One morning this week I walked through the garden quite early. It was before 7:00 A.M. and the sun was just coming up. I caught a scent on the slight shifting of summer air and was transported back to childhood. I remember gazing eye level with the purple phlox and drinking in their fragrance. These were my grandmother's garden phlox and just the plain old purple. There are so many cultivars available these days but I find them to be, usually, unreliable in their seasonal return to the borders. The Phlox x 'Miss Linguard', a white, is always present but the oranges and multi-colored phlox which I have put in over the years often decline after the first year or two. What I have found is an abundance of seedlings and the seedlings are more fragrant and that very purple of my childhood. There is something to be said for longevity. In people and in phlox.
As a perennial gardener I am used to waiting for plants to reach their perfect size with an abundance of blooms. Sometimes combinations made in the garden just don't work for one reason or another. Either one plant flowers a bit too early, too late, or it doesn't flower at all. At other times, the colors are off just a bit for complementing one another. I planted Hemerocallis 'Magic Dawn' with Monarda didyma 'Raspberry Wine' years ago.
In past years, they flowered at different times or one flowered and the other slept. They are both in a bit too much shade but they do flower and this year, together. Dreams realized are some of what gardening is all about for me. I think it was worth the wait.
The hostas are starting to bloom. This one is named 'Ryan's Big One' and the leaves are a good eight inches across. The whole plant spreads four feet wide and this one is taking over the entry garden. It commands attention and, as you can see, the leaves need a bit of cleaning. They are large enough to catch the mower bits and any falling leaves from above.
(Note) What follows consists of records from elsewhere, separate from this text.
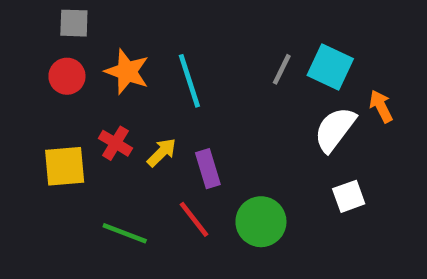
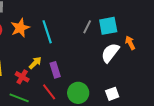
cyan square: (330, 67) -> (108, 26), turned -36
orange star: (127, 72) -> (20, 28), turned 30
red cross: (115, 143) -> (22, 77), moved
white square: (349, 196) -> (112, 94), moved

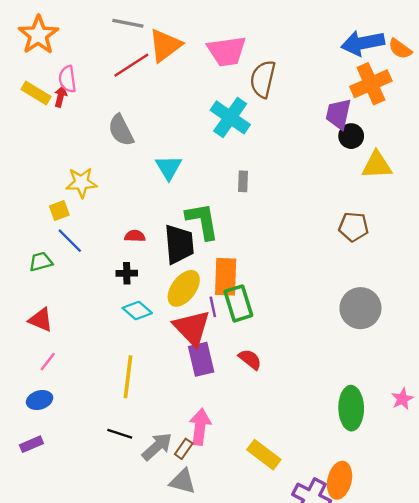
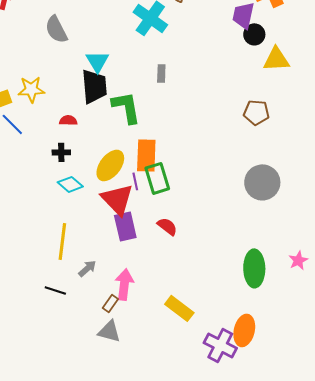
yellow star: (81, 183) -> (31, 89), moved
black trapezoid: (179, 244) -> (94, 86), moved
gray arrow: (157, 447) -> (87, 268), moved, size x0.7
They are one of the earlier bloomers along with 'Sieboldiana Elegans' and 'Golden Tiara, and they are now in full bloom. Does anyone really plant hosta for blooms? Perhaps 'Royal Standard' which blooms very late and has very fragrant blooms but for this gardener, the blooms of most hostas are snipped off rather quickly as they bloom from the bottom to the top and by the time the top flowers open, the bottom flowers are brown and rather ugly. A hosta in bud is another story. The buds rise from the scape eventually clearing the edge of the leaves and the flower spike starts as a star shaped cluster. I find the clusters fascinating as does this little spider. They catch the rain and their architecture is an example, to me, of nature's perfection. Do you snip off the flowers of hosta plants or do you plant them specifically for the flowers?
Between work and dinner I found time to head up to the vegetable garden, clippers in hand, and cut the scapes from the garlic plants. The scapes are delicious when steamed, sauteed or pulverized into hummus and they really should be removed from the hardneck garlic when they start to curl and the flowers bulge.
You can check out some excellent recipes over at this website. Deadheading helps the bulb to enlarge as energy which could have been spent producing seeds is diverted to the roots. I will have to find time to water these garlic plants. The soil in the vegetable garden dries out quickly as the beds are raised. Maybe one more watering before the harvest in a few weeks. The foliage has some slightly yellowing tips right now so it won't be too long before this bed is ready for a late crop of carrots or turnips. This next picture shows the new cucumber fence tilted for the ultimate hanging of the anticipated fruit which should make for easier picking. I plan on planting lettuce under the tilt of the fence. I do need to thin the plants just a bit and I hope for a good sized crop of cucumbers. They taste so much better than those in the grocery store. I always wonder how long that store cucumber has been off the vine. Stay tuned on this. Many things can go awry as with any plant and I have already noticed a few little chew marks on the leaves of the cucumber plants. I couldn't find the culprits though. On another note, the very first Japanese beetle was spotted today which is a week earlier than usual.
There was just one but a gardener knows where there is one, there are many more to follow.